Devil’s advocate position: Byers & Goldwasser (2001, Ecol. 82:1330) modeled impact of non-native on native snail species and the impact would not have been evident for at least 20 years of monitoring. The impacts of the Asian mussel on eelgrass would not have been evident without manipulative experiments. We need national monitoring program, but will it get us farther faster than strategic experimentation?
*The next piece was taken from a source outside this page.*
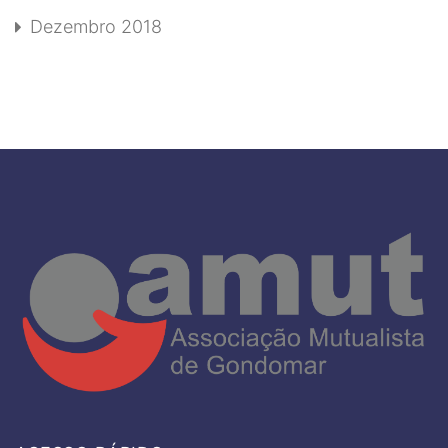
Dezembro 2018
The potential impact of the species is what carries the message to policy makers and provides information for risk assessments.

Other Needs/Questions:

  • Genetic analyses: genetic composition might be critical to invasive plant success. Evidence exists for Spartina and is suggested for Caulerpa.
  • Increased capacity to distinguish dynamics of non-native vs. invasive species during the lag period
  • What is the role of physiological stress in limiting invasions in estuaries?
  • Estuaries are particularly prone to effects of climate change; programs need to address these effects, including sea level changes.

Economic data should be collected if possible- involving social scientists is important.